§ **DESCRIPTION OF THE TASK**:
Copy all lines holding the word "Тюменский" from the entries.

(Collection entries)
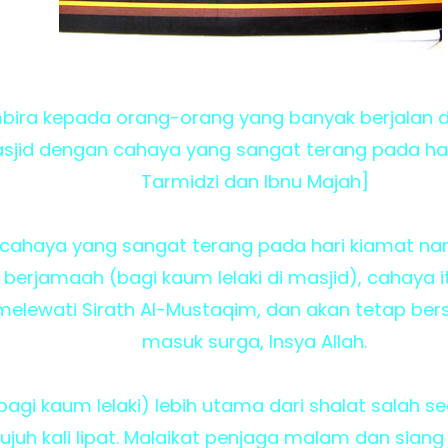
mbira kepada orang-orang yang banyak berjalan d
jid dengan cahaya yang sangat terang pada hari
Tarmidzi dan Ibnu Majah]
 cahaya yang sangat terang pada hari kiamat na
berjamaah (bagi kaum lelaki di masjid), cahaya i
melewati Sirath Al-Mustaqim, dan akan tetap b
masuk surga, Insya Allah.
agi kaum lelaki) lebih utama dari shalat salah s
ujuh kali lipat. Malaikat penjaga malam dan sian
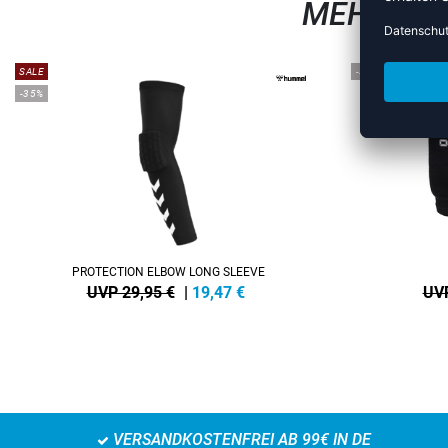
MEHR AU
SALE
-30%
-35%
PROTECTION ELBOW LONG SLEEVE
UVP 29,95 €
|
19,47
€
UVP
VERSANDKOSTENFREI AB 99€ IN DE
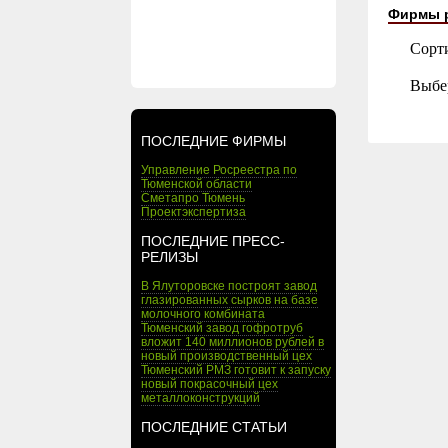
Фирмы 
Сорт
Выбе
ПОСЛЕДНИЕ ФИРМЫ
Управление Росреестра по
Тюменской области
Сметапро Тюмень
Проектэкспертиза
ПОСЛЕДНИЕ ПРЕСС-
РЕЛИЗЫ
В Ялуторовске построят завод
глазированных сырков на базе
молочного комбината
Тюменский завод гофротруб
вложит 140 миллионов рублей в
новый производственный цех
Тюменский РМЗ готовит к запуску
новый покрасочный цех
металлоконструкций
ПОСЛЕДНИЕ СТАТЬИ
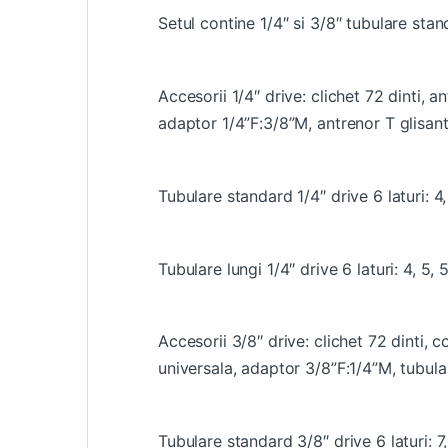
Setul contine 1/4″ si 3/8″ tubulare st
Accesorii 1/4″ drive: clichet 72 dinti, a
adaptor 1/4”F:3/8”M, antrenor T glisant,
Tubulare standard 1/4″ drive 6 laturi: 4, 
Tubulare lungi 1/4″ drive 6 laturi: 4, 5, 5
Accesorii 3/8″ drive: clichet 72 dinti, c
universala, adaptor 3/8”F:1/4”M, tubul
Tubulare standard 3/8″ drive 6 laturi: 7, 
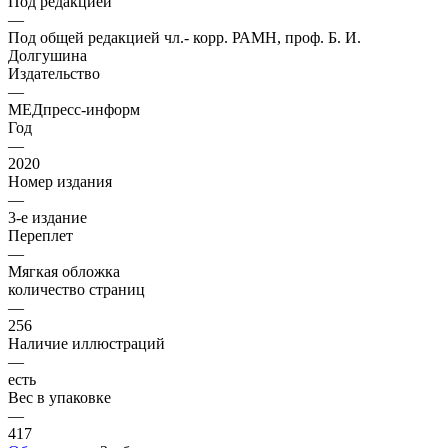
Под редакцией
—
Под общей редакцией чл.- корр. РАМН, проф. Б. И.
Долгушина
Издательство
—
МЕДпресс-информ
Год
—
2020
Номер издания
—
3-е издание
Переплет
—
Мягкая обложка
количество страниц
—
256
Наличие иллюстраций
—
есть
Вес в упаковке
—
417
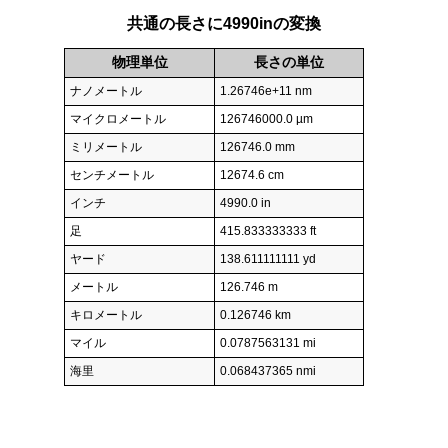
共通の長さに4990inの変換
物理単位
長さの単位
ナノメートル
1.26746e+11 nm
マイクロメートル
126746000.0 µm
ミリメートル
126746.0 mm
センチメートル
12674.6 cm
インチ
4990.0 in
足
415.833333333 ft
ヤード
138.611111111 yd
メートル
126.746 m
キロメートル
0.126746 km
マイル
0.0787563131 mi
海里
0.068437365 nmi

§ **RESPONSE TO THIS TASK**:
Тюменский завод гофротруб
Тюменский РМЗ готовит к запуску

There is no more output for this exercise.